I have used the Swift Audubon 8.5x44 and its big brother the Audubon (later Kestrel)10x50—take your hat off, Ed. When travelling, I used to use Swift UltraLite (same as the Celestron Ultima), which ARE NOT the same as the instruments that carry that name today.

I’m probably not a good person to ask about current “Alphas,” because I don’t get wrapped around the axle like some folks on BF. I have good binoculars; I use them when I can; I’m happy to leave the armchair speculations to armchair speculators. I try to muddy the water from time to time with a splash of reality. But, for myself, I don’t give a rat’s butt. I think I started this thread on an eye-opening point. That is: people will expend thousands of words talking about myriad things they can’t do a bloody thing about, while ignoring the one thing they can. To me, that says a lot.

And too, the depth of possible problems just keeps getting deeper. Above, Henry talked about the aberrations that could be created by the objective and eyepiece not being centered.

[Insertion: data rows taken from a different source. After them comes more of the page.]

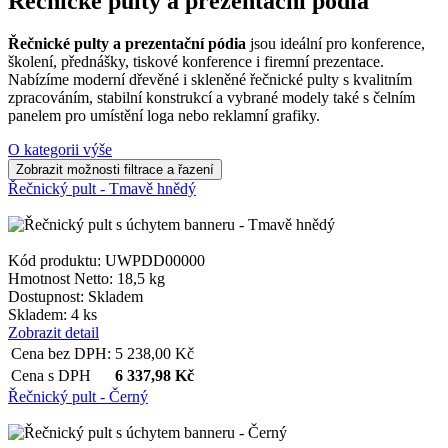
Řečnické pulty a prezentační pódia
Řečnické pulty a prezentační pódia
jsou ideální pro konference,
školení, přednášky, tiskové konference i firemní prezentace.
Nabízíme moderní dřevěné i skleněné řečnické pulty s kvalitním
zpracováním, stabilní konstrukcí a vybrané modely také s čelním
panelem pro umístění loga nebo reklamní grafiky.
O kategorii výše
Řečnický pult - Tmavě hnědý
Kód produktu: UWPDD00000
Hmotnost Netto:
18,5 kg
Dostupnost:
Skladem
Skladem: 4 ks
Zobrazit detail
Cena bez DPH:
5 238,00
Kč
Cena s DPH
6 337,98
Kč
Řečnický pult - Černý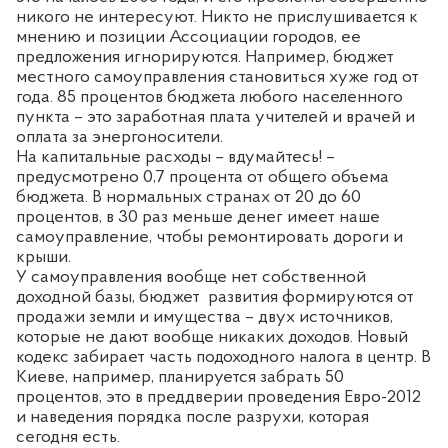
никого не интересуют. Никто не прислушивается к
мнению и позиции Ассоциации городов, ее
предложения игнорируются.
Например, бюджет
местного самоуправления становиться хуже год от
года. 85 процентов бюджета любого населенного
пункта
–
это заработная плата учителей и врачей и
оплата за энергоносители.
На капитальные расходы
–
вдумайтесь
! –
предусмотрено 0,7 процента от общего объема
бюджета. В нормальных странах от 20 до 60
процентов, в 30 раз меньше денег имеет наше
самоуправление, чтобы ремонтировать дороги и
крыши.
У самоуправления вообще нет собственной
доходной базы, бюджет
развития формируются от
продажи земли и имущества
–
двух источников,
которые не дают вообще никаких доходов. Новый
кодекс забирает часть подоходного налога в центр
. В
Киеве, например, планируется забрать 50
процентов, это в преддверии проведения Евро-2012
и наведения порядка после разрухи, которая
сегодня есть.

But, does the story end there? It does not. The attached photo is of a fellow using my lens centering machine to make sure the lenses were centered as good as possible before being re-cemented. And what about the elements of the EP? Humm! Ah, but you’re making me remember things I did at Captain’s that were head and shoulders above what most of the big boys even had the capacity to do. I felt my customers were worth it.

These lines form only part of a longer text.